Nilpotent ring

1. Jan 20, 2010

tom.young84

I have this question and its a combination of the binomial theorem and nilpotent elements within a ring.

Suppose the following, am=bn=0. Is it necessarily true that (a+b)m+n is nilpotent.

For this question I did the following:

$$\sum$$i=0m+n$$\binom{m+n}{i}$$am+n-ibi

If i=m, then a=0. Additionally, if i>m a=0.

That's actually as far as I've gotten.

Last edited: Jan 20, 2010
2. Jan 20, 2010

Dick

I think you are actually asking whether (a+b)^(m+n)=0. Is that right? If a^m=0, then a^(m+1)=0, a^(m+2)=0 etc etc. Similar for b. All of the terms in your binomial expansion have the general form i*a^k*b^l where (k+l)=(m+n).

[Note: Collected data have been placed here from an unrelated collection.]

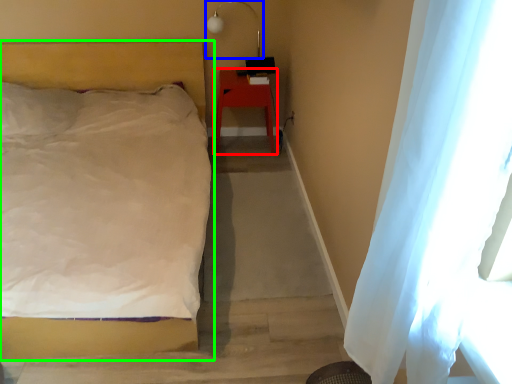 Question: Which object is the farthest from furniture (highlighted by a red box)? Choose among these: lamp (highlighted by a blue box) or bed (highlighted by a green box).

Choices:
 (A) lamp
 (B) bed

Answer: (B) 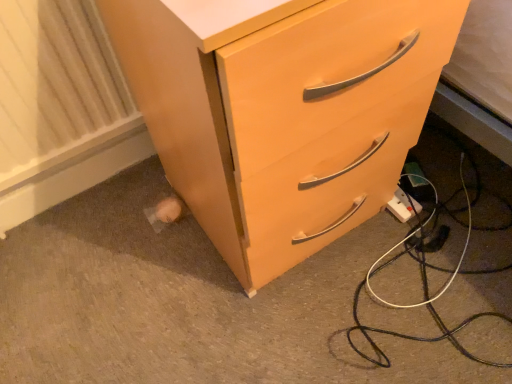 Question: Considering the relative positions of matte wood chest of drawers at center and white textured radiator at lower left in the image provided, is matte wood chest of drawers at center to the right of white textured radiator at lower left from the viewer's perspective?

Choices:
 (A) no
 (B) yes

Answer: (B)

Question: From the image's perspective, is matte wood chest of drawers at center located beneath white textured radiator at lower left?

Choices:
 (A) no
 (B) yes

Answer: (A)

Question: Is matte wood chest of drawers at center at the left side of white textured radiator at lower left?

Choices:
 (A) yes
 (B) no

Answer: (B)

Question: Considering the relative sizes of matte wood chest of drawers at center and white textured radiator at lower left in the image provided, is matte wood chest of drawers at center wider than white textured radiator at lower left?

Choices:
 (A) no
 (B) yes

Answer: (B)

Question: From a real-world perspective, is matte wood chest of drawers at center on white textured radiator at lower left?

Choices:
 (A) no
 (B) yes

Answer: (B)

Question: Does matte wood chest of drawers at center have a greater height compared to white textured radiator at lower left?

Choices:
 (A) yes
 (B) no

Answer: (A)

Question: Is matte wood chest of drawers at center located outside white plastic power strip at lower right?

Choices:
 (A) yes
 (B) no

Answer: (A)

Question: From the image's perspective, is matte wood chest of drawers at center on top of white plastic power strip at lower right?

Choices:
 (A) yes
 (B) no

Answer: (A)

Question: From a real-world perspective, is matte wood chest of drawers at center over white plastic power strip at lower right?

Choices:
 (A) yes
 (B) no

Answer: (A)

Question: Does matte wood chest of drawers at center have a greater height compared to white plastic power strip at lower right?

Choices:
 (A) yes
 (B) no

Answer: (A)

Question: Does matte wood chest of drawers at center come behind white plastic power strip at lower right?

Choices:
 (A) yes
 (B) no

Answer: (B)

Question: Is matte wood chest of drawers at center in front of white plastic power strip at lower right?

Choices:
 (A) yes
 (B) no

Answer: (A)

Question: Is white plastic power strip at lower right smaller than matte wood chest of drawers at center?

Choices:
 (A) yes
 (B) no

Answer: (A) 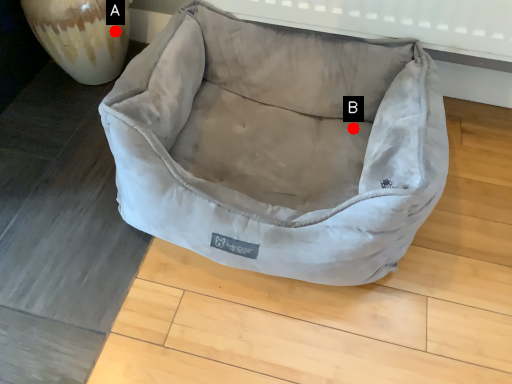 Question: Two points are circled on the image, labeled by A and B beside each circle. Which point appears farthest from the camera in this image?

Choices:
 (A) A is further
 (B) B is further

Answer: (A) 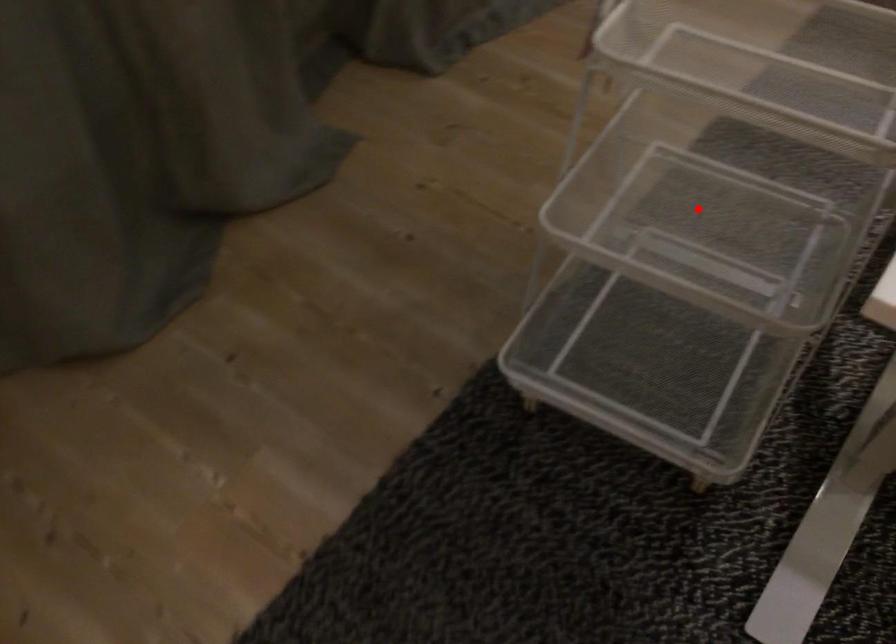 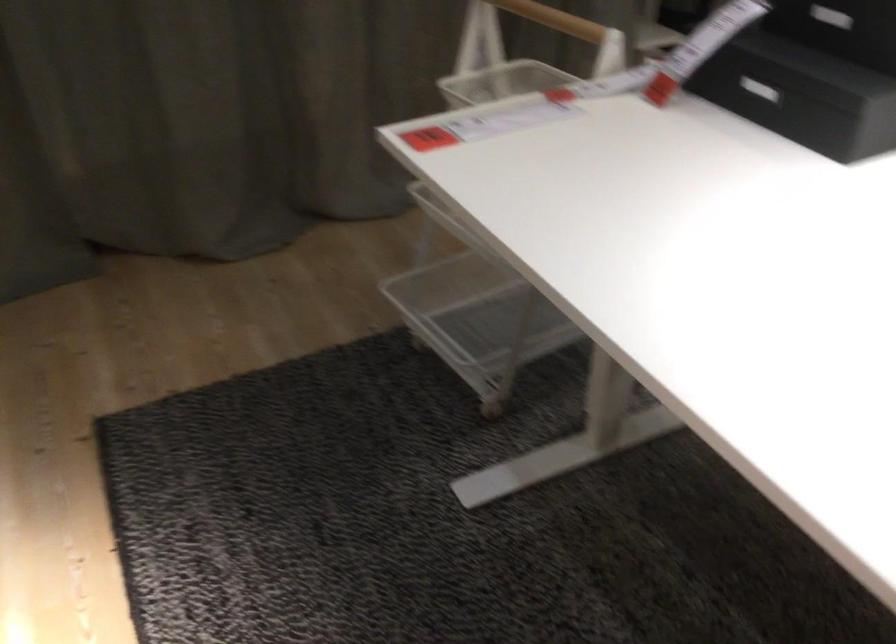 Question: I am providing you with two images of the same scene from different viewpoints. A red point is marked on the first image. At the location where the point appears in image 1, is it still visible in image 2?

Choices:
 (A) Yes
 (B) No

Answer: (B) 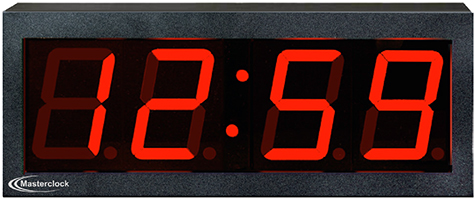 This screenshot has height=200, width=476. What are the coordinates of `light reflections` in the screenshot? It's located at (175, 40), (306, 41), (402, 40), (451, 88). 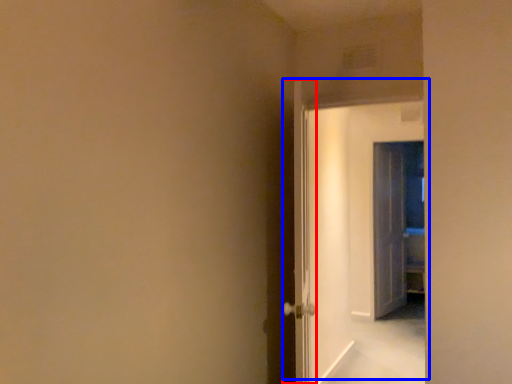 Question: Which point is closer to the camera, door (highlighted by a red box) or door (highlighted by a blue box)?

Choices:
 (A) door
 (B) door

Answer: (A)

Is it possible k<m AND l<n?

3. Jan 21, 2010

tom.young84

So I was working on this today during a lecture.

(a+b)m+n

Now we go to some arbitrary term in the middle:

am+n-ibi

From here we can notice the following things:
i>n and i=n
If this is true, then we know that b=0 and the whole thing equals zero.
i<n
If this is true, then we know that a=0 from the following:
If i<n then we know i$$\leq$$n-1. Then with i subbed in, m+n-(n-1) which equals m+1.

This means that, by substitution, m+1. That makes a=0.

Done?

4. Jan 21, 2010

Dick

That's more than a little confusing. I mean, you aren't proving a=0 or b=0, you are proving powers of a and b are zero, right? But yes, I think you've got the right idea. You could just state it a lot more clearly.